Alegría is located in the Usulután department of El Salvador and can be considered one of the most beautiful small towns tourists will visit in the country. If traveling to Alegría from San Salvador, expect 5 hours of traveling on various buses, but you can be assured you will be pleasantly rewarded. Alegría is a town famous for flowers, which is easily recognized once you enter the town square. Rose bushes, sunflowers, anthuriums and orchids all rest in brick beds surrounded in tile. Two large gazebos sit across from each other, providing a perfect setting for concerts and town gatherings. But, this wasn’t the first thing that caught our eye. What stood out most to Aracely and I was how clean the streets were.
No Trash Town
As we dragged our backpacks off the bus and began to adjust our straps to saddle up for our hostel search, we recognized trashcans on the curb. It sounds so mundane, but trashcans on the streets are a rarity in most Central American cities and towns. These weren’t just any trashcans; they were colorfully coordinated with the rest of the park. It might seem like an injustice to the town of Alegría to highlight it’s trashcans, but this fact helps garner a more clear understanding of Alegría’s unique environment and local culture.

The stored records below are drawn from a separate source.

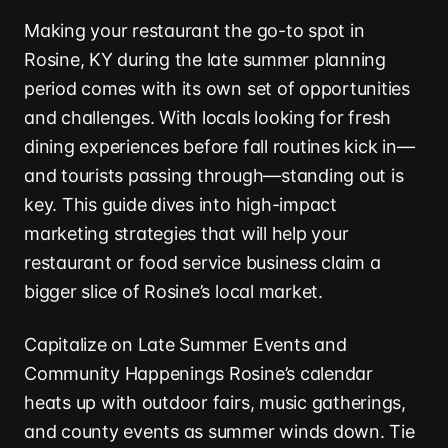
Making your restaurant the go-to spot in
Rosine, KY during the late summer planning
period comes with its own set of opportunities
and challenges. With locals looking for fresh
dining experiences before fall routines kick in—
and tourists passing through—standing out is
key. This guide dives into high-impact
marketing strategies that will help your
restaurant or food service business claim a
bigger slice of Rosine’s local market.
Capitalize on Late Summer Events and
Community Happenings Rosine’s calendar
heats up with outdoor fairs, music gatherings,
and county events as summer winds down. Tie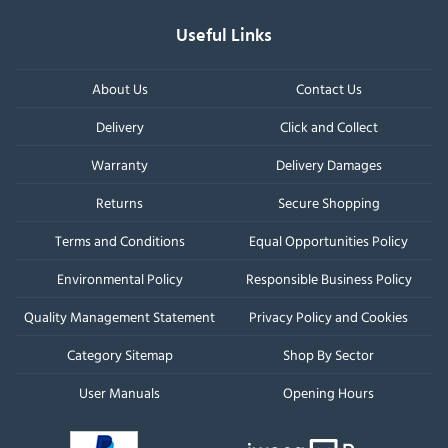
Useful Links
About Us
Contact Us
Delivery
Click and Collect
Warranty
Delivery Damages
Returns
Secure Shopping
Terms and Conditions
Equal Opportunities Policy
Environmental Policy
Responsible Business Policy
Quality Management Statement
Privacy Policy and Cookies
Category Sitemap
Shop By Sector
User Manuals
Opening Hours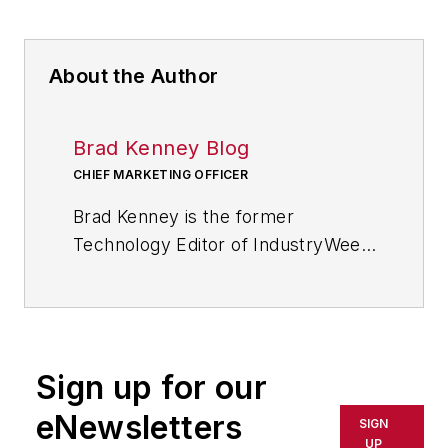
About the Author
Brad Kenney Blog
CHIEF MARKETING OFFICER
Brad Kenney is the former
Technology Editor of IndustryWeek
and now serves as director of the
mobile/social platforms practice at
R/GA, a global
marketing/advertising firm in New
Sign up for our
York City.
eNewsletters
SIGN
UP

Hostels of Alegría, El Salvador
We walked around the square searching for a place to stay and the first place we came across was Entre Piedras Hotel. The hotel was well maintained, had it’s own courtyard and served café and fine dinners. The price was $32.00 USD a night, a bit steep for those staying in hostels. We kept walking one block off the square and met Memo, owner of the art hostel Casa Alegre. We took a look around and noticed it’s artistic style and art gallery entrance. The rooms were upstairs, there was a kitchen and Memo explained that they contributed to the local community through art education. Sounded great! We unpacked our bags and headed out to a local restaurant for some much needed food.

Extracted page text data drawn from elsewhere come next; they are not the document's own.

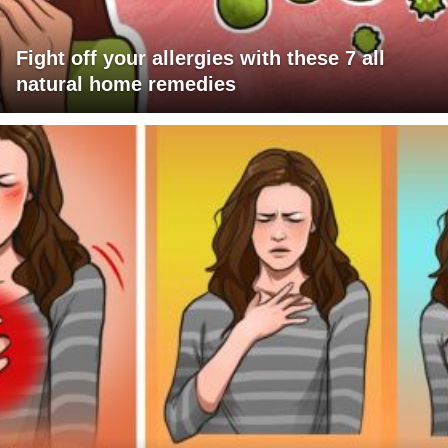
Fight off your allergies with these 7 all
natural home remedies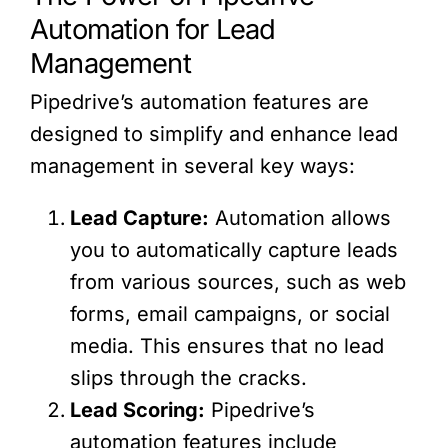
Automation for Lead
Management
Pipedrive’s automation features are
designed to simplify and enhance lead
management in several key ways:
Lead Capture:
Automation allows
you to automatically capture leads
from various sources, such as web
forms, email campaigns, or social
media. This ensures that no lead
slips through the cracks.
Lead Scoring:
Pipedrive’s
automation features include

As we ate, we discussed how charming Alegría appears, similar to Juayúa, but smaller and less traveled. The cleanliness of the town was impressive, considering it’s such a challenge culturally in most parts of Central America. It seems to create a sense of honor amongst it’s citizens. Alegría is in the highlands and rests on the side of volcano Tecapa. The cool weather makes it ideal for growing flowers, and they have become the flower capital of El Salvador. Coffee is also still a major crop for this town. Several large restaurants surround the town’s square, as well as street vendors offering pupusas, beans and french fries. Children can always be found in the park on swings and seesaws, while the high school students flirt in the gazebo.
Upon returning to our hostel, we got to know Memo a bit more and learn about his organization. It’s a promising venture that has support from many of the locals and his artistic friends he has met while traveling the world. He has a great passion for art and the children of Alegría.
Cold Evenings and Cold Showers
In the evenings, we put on our long pants, socks and fleece jackets to stay warm, so you can imagine our shock when we discovered the showers, were not just cold, but freezing. One of the guests let out a few screams as she tried to bathe. No need for coffee here. Aracely and I purchased some eggs, cheese and tomatoes for breakfast the next morning before returning to sleep. This is when we realized there was no refrigerator. At least we didn’t have anything that needed to remain cold. We tied our food up in a bag and sat it on the toaster oven, since most of the counter was crawling with ants. The next morning we found our eggs broken on the floor and our cheese spread throughout the house. We can only imagine a cat or squirrel got into our bag. The hostel is open air, so it’s very likely animals are crawling around. The fact that it’s very dirty, probably also attracts the bugs and animals. The hostel entrance served as the art studio and therefore didn’t provide a place to sit down, eat or socialize. We were beginning to realize this was not an ideal hostel for travelers.
Laguna de Alegría
Most travel to Alegría to experience its large sulfur lake inside of volcano Tecapa. A visit to the lake can be easily accomplished by way of road access or a more adventurous trek to the top of the crater ridge and then down into the crater lake. The lake wreaks of sulfur, but is believed to provide healing powers. A visit to Alegría is not complete without a swim in the lake, or at least a visit.
Alegría and Musicians
During our several days in Alegría local guitarists that walked the streets often serenaded us. It was a very enjoyable experience, since they were always polite and always smiled. Most evenings we could be found eating pupusas, chicken and sausage, while drinking Pilsener beers at El Portal. Delicious, filling breakfasts can be found at Mi Pueblito for $1.50 USD. You will get a plate of eggs, beans, plantains and cheese.
On our last night in Alegría we left the Hostel Casa Alegre for a warm shower and large comfortable bed in the beautiful Entre Piedras Hotel. There are several hostel options in Alegría, consider the yellow hostel that is adjacent to the El Portal restaurant. The Casa Alegre has good intentions locally, but as a hostel, we wouldn’t recommend it. The staff at the Entre Piedras helped Aracely and I figure out how to travel the next day through Honduras into Nicaragua. The next morning we missed our 6:15am bus and the gentleman at the hotel stopped a pickup truck on the road so we could hitch a ride to the next town.